══ EXCERPTED RECORDS ══

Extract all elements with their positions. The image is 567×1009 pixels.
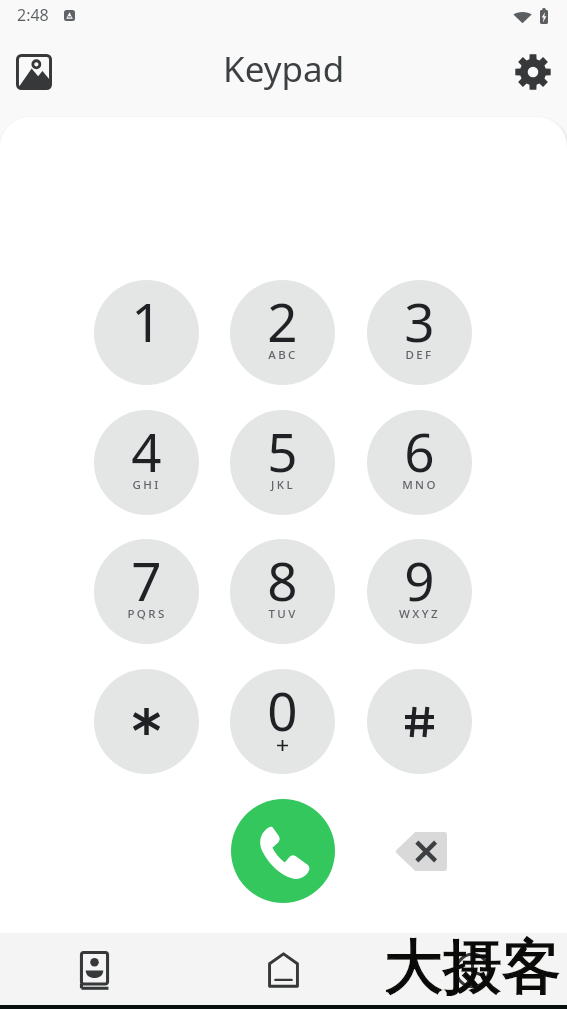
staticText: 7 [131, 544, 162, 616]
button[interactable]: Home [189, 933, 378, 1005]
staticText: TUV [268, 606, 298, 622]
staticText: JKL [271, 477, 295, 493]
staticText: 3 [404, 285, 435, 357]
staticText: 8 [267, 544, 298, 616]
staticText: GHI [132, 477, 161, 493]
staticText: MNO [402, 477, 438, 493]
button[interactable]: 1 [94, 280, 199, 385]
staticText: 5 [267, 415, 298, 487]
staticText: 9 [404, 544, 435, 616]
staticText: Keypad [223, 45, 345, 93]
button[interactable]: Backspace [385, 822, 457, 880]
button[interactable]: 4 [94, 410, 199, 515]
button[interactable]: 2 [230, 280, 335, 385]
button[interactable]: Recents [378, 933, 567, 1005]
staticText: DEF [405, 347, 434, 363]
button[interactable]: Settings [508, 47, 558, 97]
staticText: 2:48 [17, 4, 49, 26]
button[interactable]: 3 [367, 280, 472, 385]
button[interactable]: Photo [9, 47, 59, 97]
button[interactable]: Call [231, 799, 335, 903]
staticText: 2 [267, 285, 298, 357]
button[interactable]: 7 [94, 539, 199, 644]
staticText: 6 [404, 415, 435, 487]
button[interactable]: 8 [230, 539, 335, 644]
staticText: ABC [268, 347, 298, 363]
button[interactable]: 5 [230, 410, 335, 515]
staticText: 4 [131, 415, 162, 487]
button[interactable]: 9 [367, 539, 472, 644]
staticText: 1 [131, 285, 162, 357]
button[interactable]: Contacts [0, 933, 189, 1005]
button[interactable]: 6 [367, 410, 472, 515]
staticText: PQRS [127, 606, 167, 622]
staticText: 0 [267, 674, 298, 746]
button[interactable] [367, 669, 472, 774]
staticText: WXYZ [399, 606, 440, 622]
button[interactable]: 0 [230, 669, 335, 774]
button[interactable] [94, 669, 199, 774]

═══

■ PROBLEM STATEMENT: Go through the material above and print all of it exactly, except the pictures.

■ WRITTEN ANSWER:
Extract all elements with their positions. The image is 567×1009 pixels.
staticText: 7 [131, 544, 162, 616]
button[interactable]: Home [189, 933, 378, 1005]
staticText: TUV [268, 606, 298, 622]
staticText: JKL [271, 477, 295, 493]
staticText: 3 [404, 285, 435, 357]
staticText: 8 [267, 544, 298, 616]
staticText: GHI [132, 477, 161, 493]
staticText: MNO [402, 477, 438, 493]
button[interactable]: 1 [94, 280, 199, 385]
staticText: 5 [267, 415, 298, 487]
staticText: 9 [404, 544, 435, 616]
staticText: Keypad [223, 45, 345, 93]
button[interactable]: Backspace [385, 822, 457, 880]
button[interactable]: 4 [94, 410, 199, 515]
button[interactable]: 2 [230, 280, 335, 385]
button[interactable]: Recents [378, 933, 567, 1005]
staticText: DEF [405, 347, 434, 363]
button[interactable]: Settings [508, 47, 558, 97]
staticText: 2:48 [17, 4, 49, 26]
button[interactable]: 3 [367, 280, 472, 385]
button[interactable]: Photo [9, 47, 59, 97]
button[interactable]: Call [231, 799, 335, 903]
staticText: 2 [267, 285, 298, 357]
button[interactable]: 7 [94, 539, 199, 644]
staticText: 6 [404, 415, 435, 487]
button[interactable]: 8 [230, 539, 335, 644]
staticText: ABC [268, 347, 298, 363]
button[interactable]: 5 [230, 410, 335, 515]
staticText: 4 [131, 415, 162, 487]
button[interactable]: 9 [367, 539, 472, 644]
staticText: 1 [131, 285, 162, 357]
button[interactable]: Contacts [0, 933, 189, 1005]
button[interactable]: 6 [367, 410, 472, 515]
staticText: PQRS [127, 606, 167, 622]
staticText: 0 [267, 674, 298, 746]
button[interactable] [367, 669, 472, 774]
staticText: WXYZ [399, 606, 440, 622]
button[interactable]: 0 [230, 669, 335, 774]
button[interactable] [94, 669, 199, 774]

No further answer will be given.